Is it really very surprising? Students are conditioned to trust the information that they are given. The teacher is always right, and the student is wrong if they disagree. Critical thinking is only correct if it agrees with the teacher's conclusions.
There is only one solution. We must destroy their faith in humanity.
A major problem might be that there's too much news in people's daily lives. Most people for most of their lives, even as kids, will use the news primarily as a source for gossip and the occasional social signalling. Good, real news is defined as something they can gossip about on social media with their friends to gain street cred or whuffie or likes or upvotes. Suddenly shocking them with some ridiculous (to them) view that news is like a revealed religious text and everyone thinks the one that politically agrees with them is the only true source and all else are false prophets that should be banned, or even worse, news is something like an English Lit class text to be deconstructed and symbolized is pretty much doomed by decades of regular life poisoning it.
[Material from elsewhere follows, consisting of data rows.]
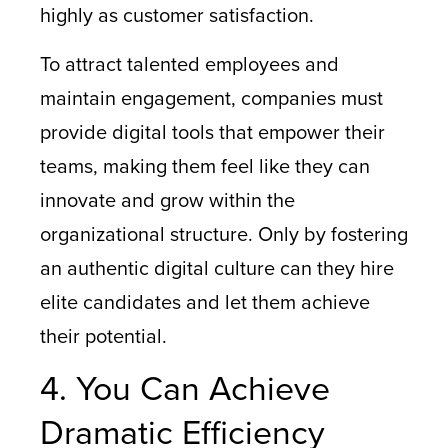
highly as customer satisfaction.
To attract talented employees and
maintain engagement, companies must
provide digital tools that empower their
teams, making them feel like they can
innovate and grow within the
organizational structure. Only by fostering
an authentic digital culture can they hire
elite candidates and let them achieve
their potential.
4. You Can Achieve
Dramatic Efficiency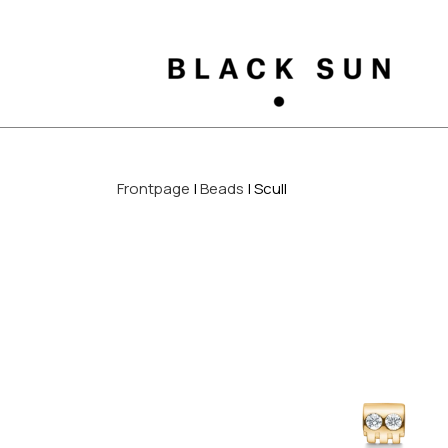
Frontpage
Beads
Scull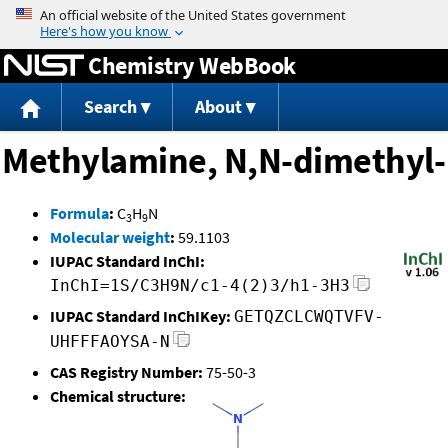
Jump to content
Chemistry WebBook
Search
About
Methylamine, N,N-dimethyl-
Formula
:
C
H
N
3
9
Molecular weight
:
59.1103
IUPAC Standard InChI:
InChI=1S/C3H9N/c1-4(2)3/h1-3H3
IUPAC Standard InChIKey:
GETQZCLCWQTVFV-
UHFFFAOYSA-N
CAS Registry Number:
75-50-3
Chemical structure: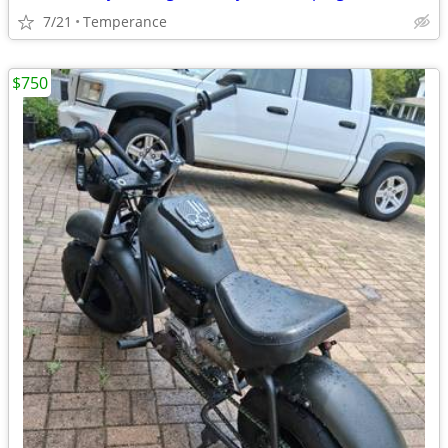
7/21
Temperance
$750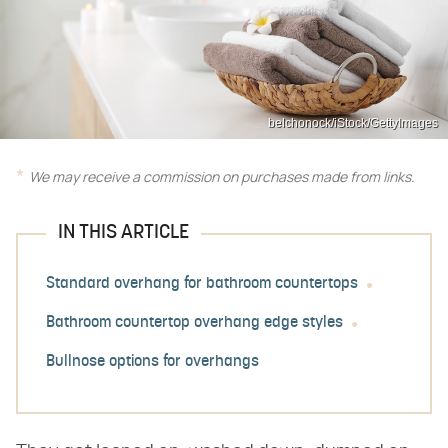
belchonock/iStock/GettyImages
We may receive a commission on purchases made from links.
IN THIS ARTICLE
Standard overhang for bathroom countertops
Bathroom countertop overhang edge styles
Bullnose options for overhangs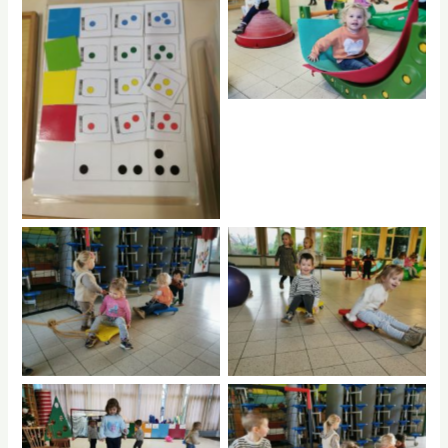
rptnb
No Caption
No Caption
No Caption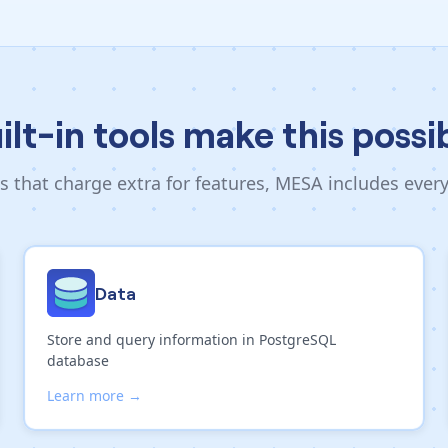
ilt-in tools make this possi
s that charge extra for features, MESA includes ever
Data
Store and query information in PostgreSQL
database
Learn more →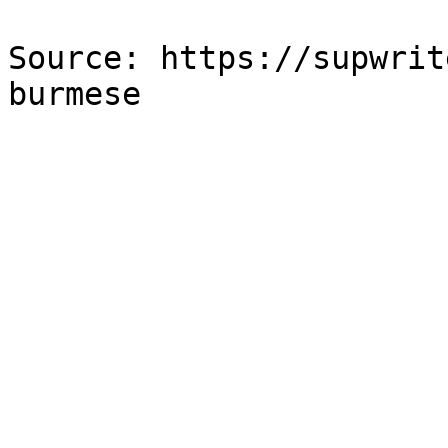
Source: https://supwrit
burmese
In practice, in daily life, news is like slightly more serious cute kitty video and you want to be the first to associate yourself with it, so you can bask in your friends glow as the cool kid who finds cool news. Certainly eliminating 99.9% of news from peoples lives would not impair their lives (other than socially, maybe, some of them) and would make it infinitely easier to teach an academic interpretation of news.
I guess in summary gossip should be about who your shared neighbor is having, or not having, sex with. Using cabinet picks and natural disasters and sports scores as a source of gossip is fun, but has a side effect of really screwing up some academic research disciplines.
This whole push behind this buzzword is an attempt at damage control for declining readership and relevance as more people get their news coverage from elsewhere.